One town had to raise property taxes to defend Kobach's law. Another had to cut personnel and special events and even outsource its library. Business centers of several collapsed as Latino immigrants fled. Race relations went south in almost every community where the laws were passed, with racist attacks on Latinos and tensions rising in neighborhood after neighborhood. Latino cooperation with police largely ended. Opponents of the laws reported serious harassment, including one mayor who retired after federal agents warned him of possible attacks.

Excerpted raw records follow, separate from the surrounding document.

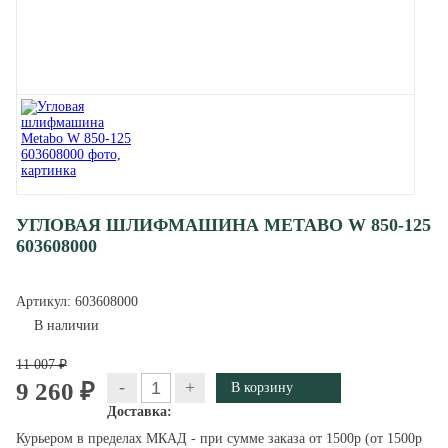
УГЛОВАЯ ШЛИФМАШИНА METABO W 850-125
603608000
Артикул:
603608000
В наличии
11 007 ₽
-
+
9 260 ₽
Доставка:
Курьером в пределах МКАД - при сумме заказа от 1500р (от 1500р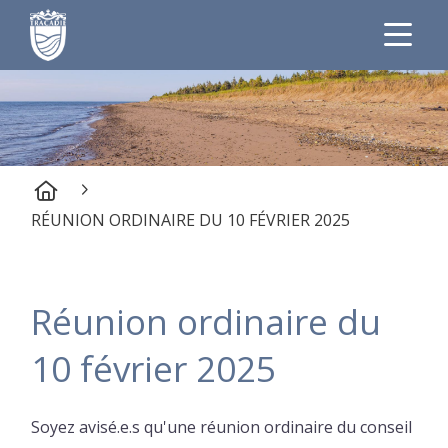
RÉUNION ORDINAIRE DU 10 FÉVRIER 2025
Réunion ordinaire du
10 février 2025
Soyez avisé.e.s qu'une réunion ordinaire du conseil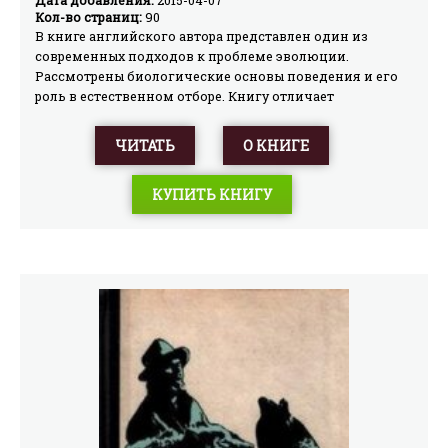
Дата добавления:
2015-04-07
Кол-во страниц:
90
В книге английского автора представлен один из
современных подходов к проблеме эволюции.
Рассмотрены биологические основы поведения и его
роль в естественном отборе. Книгу отличает
блестящий, увлекательный стиль изложения. Первое
издание было международным бестселлером,
ЧИТАТЬ
О КНИГЕ
переведено на 13 языков и широко используется в мире
при преподавании биологии. Настоящий перевод
КУПИТЬ КНИГУ
делается со второго, дополненного издания.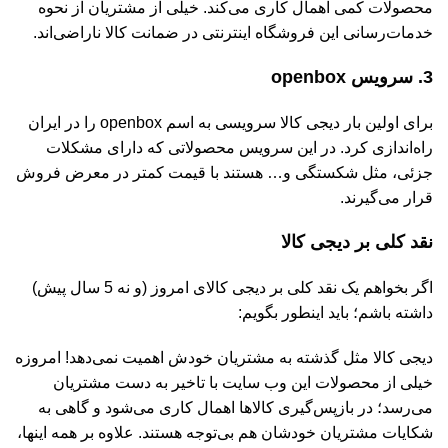
محصولات کمی اهمال کاری می‌کند. خیلی از مشتریان از نحوه
خدمات‌رسانی این فروشگاه اینترنتی در ضمانت کالا ناراضی‌اند.
3. سرویس openbox
برای اولین بار دیجی کالا سرویسی به اسم openbox را در ایران
راه‌اندازی کرد. در این سرویس محصولاتی که دارای مشکلات
جزئی، مثل شکستگی و… هستند با قیمت کمتر در معرض فروش
قرار می‌گیرند.
نقد کلی بر دیجی کالا
اگر بخواهم یک نقد کلی بر دیجی کالای امروز (و نه 5 سال پیش)
داشته باشم؛ باید اینطور بگویم:
دیجی کالا مثل گذشته به مشتریان خودش اهمیت نمی‌دهد! امروزه
خیلی از محصولات این وب سایت با تاخیر به دست مشتریان
می‌رسد؛ در بازپس‌گیری کالاها اهمال کاری می‌شود و گاهی به
شکایات مشتریان خودشان هم بی‌توجه هستند. علاوه بر همه اینها،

That's not all. Kobach, who was elected to his current position as Kansas secretary of state largely on the basis of press he received for his nativist activism, has been working all this time for the legal arm of the Federation for American Immigration Reform (FAIR), even since taking office. The Southern Poverty Law Center, where I am a Senior Fellow, lists FAIR as a hate group because of its white nationalist ideology.

FAIR has spent most of the last three decades, as its founder John Tanton once wrote, trying to preserve "a European-American majority, and a clear one at that." Although the group is typically less than candid about its real motives, its president, Dan Stein, has sounded similar notes, angrily denouncing President Lyndon B. Johnson's passage of the 1965 Immigration Act, which ended a racist system of national quotas. Johnson celebrated the demise of the act's "prejudice." For Stein, it was a "key mistake" in policy that was forced upon America by people who sought "to retaliate against Anglo-Saxon dominance" and "create chaos."

Kobach and FAIR exploited the fears of communities and states across America, costing them millions of dollars, peace in their communities, and any sense of decency in their attempts to solve the real problems brought on by unauthorized immigration. They should be ashamed of the damage they have wrought.

Early on, when Kobach tried unsuccessfully to inject his poison into the city of Albertville, Ala., the publisher of the local Sand Mountain Reporter summed up the efforts of the out-of-state interloper nicely. "I fear Mr. Kobach targets towns like ours, and towns like Hazleton, Pa., Valley Park, Mo., and Farmers Branch, Tex., as financial windfalls," Ben Shurett wrote. "I think he preys on the legitimate concerns, the irrational fears and even some bigoted attitudes to convince cities to hire him to represent their interests in lawsuits that may not be winnable."

Wise words, and ones that all America ought to heed.